Among several types of ischemic stroke (IS), branch atheromatous disease (BAD) is known to be the leading cause of disability.
A total of 1919 patients with acute IS were retrospectively analyzed, and BAD patients were classified into anterior or posterior BAD, depending on the responsible vascular territories. These patients were further subcategorized with or without early neurologic deterioration (END or no-END).
Of all IS patients, 14.3% had BAD, and 202 patients (73.7%) were further classified as anterior BAD and 72 patients (26.3%) as posterior BAD. The prevalence of diabetes mellitus and END was significantly higher in posterior than in anterior BAD (44.4% vs 26.4%, P < .01; 18.1% vs 5.4%, P < .01, respectively). Posterior BAD showed a higher proportion of female patients and an older age (69.2% vs 39.0%, P < .05; 79.1 ± 7.7 vs 70.5 ± 10.7, P < .01, respectively) in END than in no-END. The modified Rankin Scale was worse in posterior BAD at 90 days (2.5 ± 1.6, P < .01) than in anterior BAD (1.6 ± 1.4).
Our present study shows that posterior BAD is a worse clinical outcome than anterior BAD, with more vascular risk factors. Older female patients with posterior BAD showed a higher risk of END, leading to a worse clinical outcome.
在几种类型的缺血性卒中(IS)中,分支动脉粥样硬化病(BAD)是导致残疾的主要原因。
对1919例急性IS患者进行回顾性分析,根据责任血管区域将BAD患者分为前循环BAD或后循环BAD。这些患者进一步分为有或无早期神经功能恶化(END或无END)。

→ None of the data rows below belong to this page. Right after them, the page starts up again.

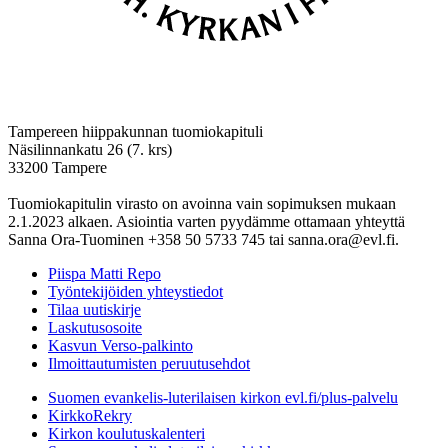
Tampereen hiippakunnan tuomiokapituli
Näsilinnankatu 26 (7. krs)
33200 Tampere
Tuomiokapitulin virasto on avoinna vain sopimuksen mukaan
2.1.2023 alkaen. Asiointia varten pyydämme ottamaan yhteyttä
Sanna Ora-Tuominen +358 50 5733 745 tai sanna.ora@evl.fi.
Piispa Matti Repo
Työntekijöiden yhteystiedot
Tilaa uutiskirje
Laskutusosoite
Kasvun Verso-palkinto
Ilmoittautumisten peruutusehdot
Suomen evankelis-luterilaisen kirkon evl.fi/plus-palvelu
KirkkoRekry
Kirkon koulutuskalenteri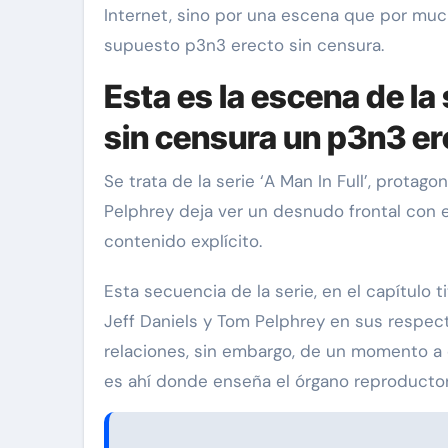
Internet, sino por una escena que por muc
supuesto p3n3 erecto sin censura.
Esta es la escena de la
sin censura un p3n3 er
Se trata de la serie ‘A Man In Full’, protag
Pelphrey deja ver un desnudo frontal con e
via Pinal
Exclusivas
Silvia Pinal
contenido explícito.
án visita a
Luis Enrique Guzmán 
Esta secuencia de la serie, en el capítulo 
n el hospital:
sincera sobre situació
Jeff Daniels y Tom Pelphrey en sus respect
to la vida que
Silvia Pinal y declara:
relaciones, sin embargo, de un momento a 
ir”
en proceso de partir”
es ahí donde enseña el órgano reproductor
Nov 28, 2024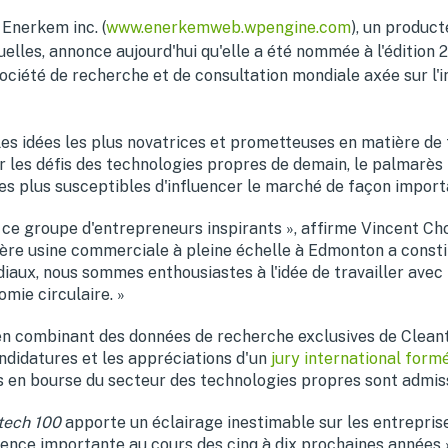
Enerkem inc. (
www.enerkemweb.wpengine.com
), un produc
uelles, annonce aujourd'hui qu'elle a été nommée à l'édition
société de recherche et de consultation mondiale axée sur l'
les idées les plus novatrices et prometteuses en matière d
r les défis des technologies propres de demain, le palmarès
les plus susceptibles d'influencer le marché de façon import
ce groupe d'entrepreneurs inspirants », affirme Vincent Chor
ère usine commerciale à pleine échelle à
Edmonton
a const
iaux, nous sommes enthousiastes à l'idée de travailler avec 
omie circulaire. »
 en combinant des données de recherche exclusives de Clean
ndidatures et les appréciations d'un
jury international form
 en bourse du secteur des technologies propres sont admissi
tech 100
apporte un éclairage inestimable sur les entreprise
luence importante au cours des cinq à dix prochaines années 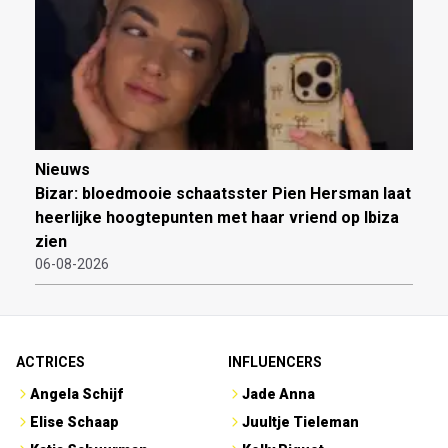
Nieuws
Bizar: bloedmooie schaatsster Pien Hersman laat
heerlijke hoogtepunten met haar vriend op Ibiza
zien
06-08-2026
ACTRICES
INFLUENCERS
Angela Schijf
Jade Anna
Elise Schaap
Juultje Tieleman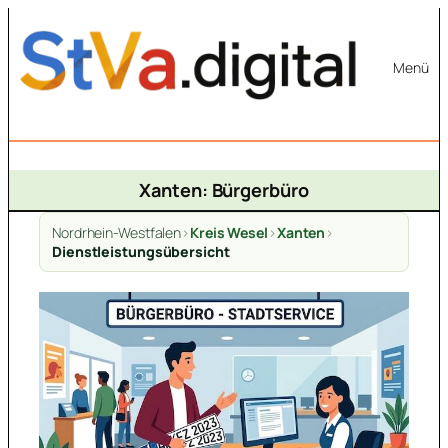
Zum
Inhalt
Menü
springen
Xanten: Bürgerbüro
Nordrhein-Westfalen
>
Kreis Wesel
>
Xanten
>
Dienstleistungsübersicht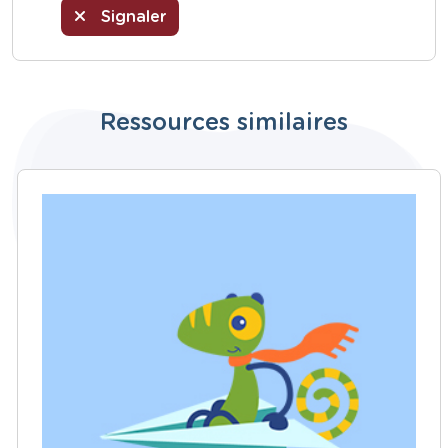
Signaler
Ressources similaires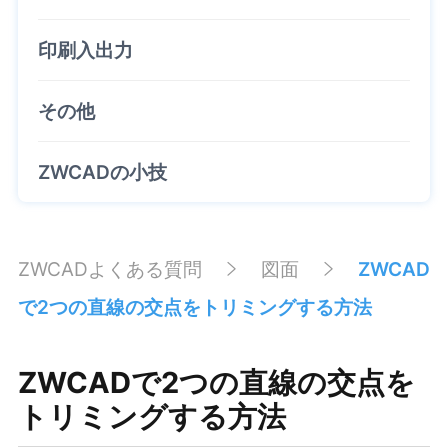
印刷入出力
その他
ZWCADの小技
ZWCADよくある質問
図面
ZWCAD
で2つの直線の交点をトリミングする方法
ZWCADで2つの直線の交点を
トリミングする方法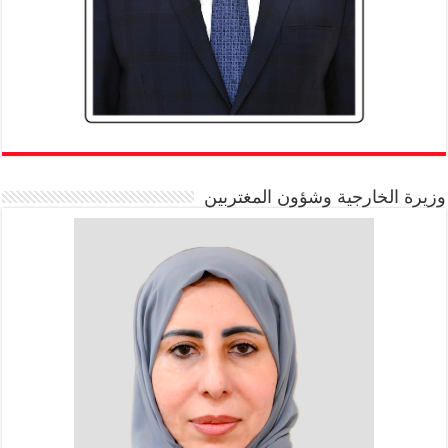
وزيرة الخارجية وشؤون المغتربين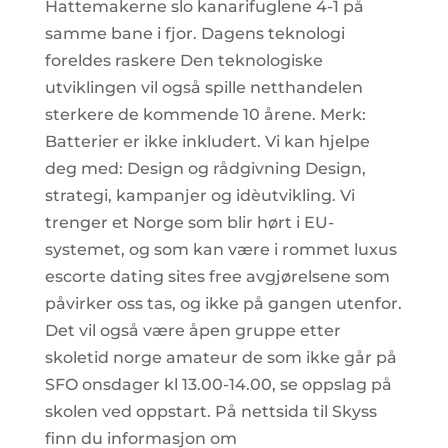
Hattemakerne slo kanarifuglene 4-1 på
samme bane i fjor. Dagens teknologi
foreldes raskere ​Den teknologiske
utviklingen vil også spille netthandelen
sterkere de kommende 10 årene. Merk:
Batterier er ikke inkludert. Vi kan hjelpe
deg med: Design og rådgivning Design,
strategi, kampanjer og idèutvikling. Vi
trenger et Norge som blir hørt i EU-
systemet, og som kan være i rommet luxus
escorte dating sites free avgjørelsene som
påvirker oss tas, og ikke på gangen utenfor.
Det vil også være åpen gruppe etter
skoletid norge amateur de som ikke går på
SFO onsdager kl 13.00-14.00, se oppslag på
skolen ved oppstart. På nettsida til Skyss
finn du informasjon om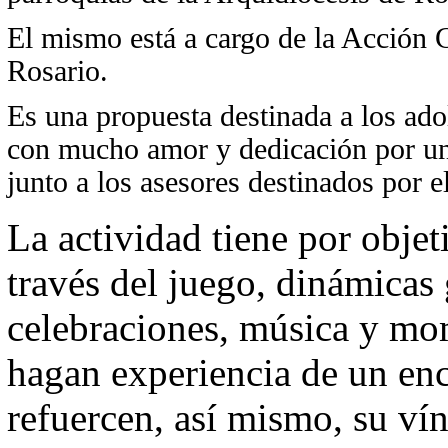
El mismo está a cargo de la Acción C
Rosario.
Es una propuesta destinada a los ado
con mucho amor y dedicación por un 
junto a los asesores destinados por e
La actividad tiene por obje
través del juego, dinámicas 
celebraciones, música y mo
hagan experiencia de un enc
refuercen, así mismo, su vín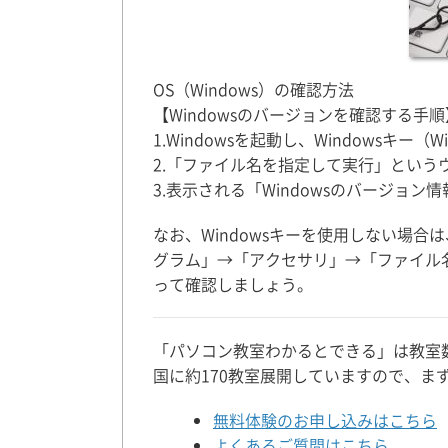
OS（Windows）の確認方法
【Windowsのバージョンを確認する手順
1.Windowsを起動し、Windowsキ
2.「ファイル名を指定して実行」というウ
3.表示される「Windowsのバージョ
なお、Windowsキーを使用しない場
グラム」→「アクセサリ」→「ファイル
って確認しましょう。
「パソコン教室わかるとできる」は教室
国に約170教室展開していますので、ま
無料体験のお申し込みはこちら
よくあるご質問はこちら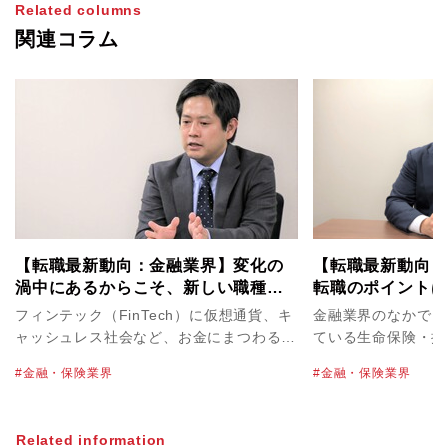
Related columns
関連コラム
【転職最新動向：金融業界】変化の
【転職最新動向：
渦中にあるからこそ、新しい職種・
転職のポイントは
ポジションを生み出せるチャンス
キャリアプランを
フィンテック（FinTech）に仮想通貨、キ
金融業界のなかでも
が大きなカギに
ャッシュレス社会など、お金にまつわる新
ている生命保険・損
たなニュースが新聞やニュースで日々報じ
場。圧倒的に同業他
金融・保険業界
金融・保険業界
られています。その一方で、メガバンクの
界ですが、これまで
新卒採用数削減や不正融資など、やや暗い
するためには、何が
イメージの話題も目にする昨今の金融業
うか。パソナキャリ
Related information
界。業界全体の動向や、転職市場はどのよ
リクルーティングア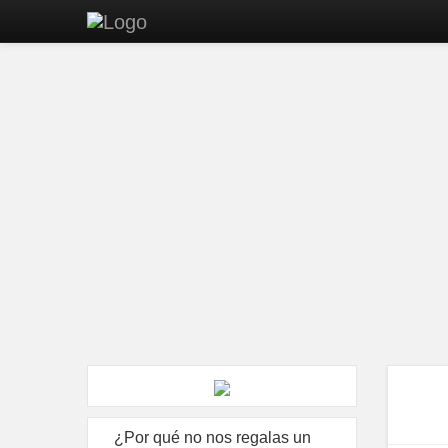
¿Por qué no nos regalas un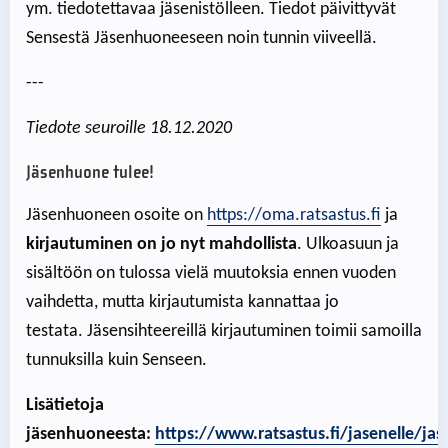
ym. tiedotettavaa jäsenistölleen. Tiedot päivittyvät
Sensestä Jäsenhuoneeseen noin tunnin viiveellä.
---
Tiedote seuroille 18.12.2020
Jäsenhuone tulee!
Jäsenhuoneen osoite on
https://oma.ratsastus.fi
ja
kirjautuminen on jo nyt mahdollista
. Ulkoasuun ja
sisältöön on tulossa vielä muutoksia ennen vuoden
vaihdetta, mutta kirjautumista kannattaa jo
testata. Jäsensihteereillä kirjautuminen toimii samoilla
tunnuksilla kuin Senseen.
Lisätietoja
jäsenhuoneesta:
https://www.ratsastus.fi/jasenelle/ja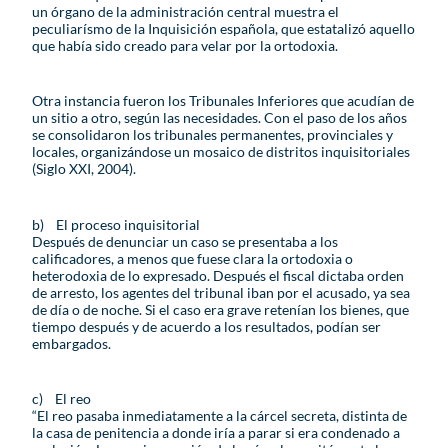
un órgano de la administración central muestra el
peculiarísmo de la Inquisición española, que estatalizó aquello
que había sido creado para velar por la ortodoxia.
Otra instancia fueron los Tribunales Inferiores que acudían de
un sitio a otro, según las necesidades. Con el paso de los años
se consolidaron los tribunales permanentes, provinciales y
locales, organizándose un mosaico de distritos inquisitoriales
(Siglo XXI, 2004).
b) El proceso inquisitorial
Después de denunciar un caso se presentaba a los
calificadores, a menos que fuese clara la ortodoxia o
heterodoxia de lo expresado. Después el fiscal dictaba orden
de arresto, los agentes del tribunal iban por el acusado, ya sea
de día o de noche. Si el caso era grave retenían los bienes, que
tiempo después y de acuerdo a los resultados, podían ser
embargados.
c) El reo
“El reo pasaba inmediatamente a la cárcel secreta, distinta de
la casa de penitencia a donde iría a parar si era condenado a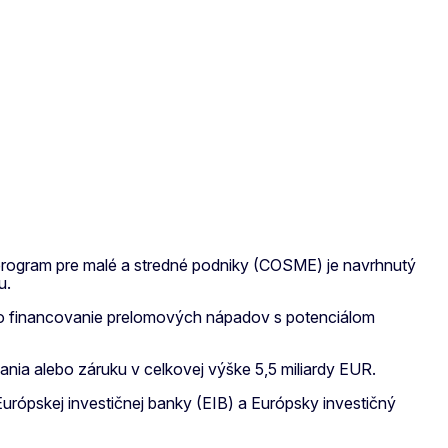
 program pre malé a stredné podniky (COSME) je navrhnutý
u.
ť o financovanie prelomových nápadov s potenciálom
ania alebo záruku v celkovej výške 5,5 miliardy EUR.
Európskej investičnej banky (EIB) a Európsky investičný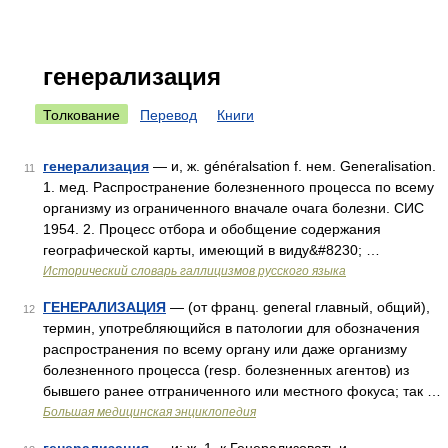
генерализация
Толкование
Перевод
Книги
генерализация
— и, ж. généralsation f. нем. Generalisation.
11
1. мед. Распространение болезненного процесса по всему
организму из ограниченного вначале очага болезни. СИС
1954. 2. Процесс отбора и обобщение содержания
географической карты, имеющий в виду&#8230; …
Исторический словарь галлицизмов русского языка
ГЕНЕРАЛИЗАЦИЯ
— (от франц. general главный, общий),
12
термин, употребляющийся в патологии для обозначения
распространения по всему органу или даже организму
болезненного процесса (resp. болезненных агентов) из
бывшего ранее отграниченного или местного фокуса; так …
Большая медицинская энциклопедия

在所有IS患者中,14.3%患有BAD,其中202例(73.7%)进一步分类为前循环BAD,72例(26.3%)为后循环BAD。后循环BAD患者的糖尿病患病率和END发生率显著高于前循环BAD(分别为44.4%对26.4%,P < .01;18.1%对5.4%,P < .01)。与无END的患者相比,后循环BAD且发生END的患者中女性比例更高,年龄更大(分别为69.2%对39.0%,P < .05;79.1 ± 7.7对70.5 ± 10.7,P < .01)。90天时,后循环BAD患者的改良Rankin量表评分比前循环BAD患者更差(2.5 ± 1.6,P < .01)(前循环BAD为1.6 ± 1.4)。
我们目前的研究表明,后循环BAD的临床结局比前循环BAD更差,血管危险因素更多。后循环BAD的老年女性患者发生END的风险更高,导致临床结局更差。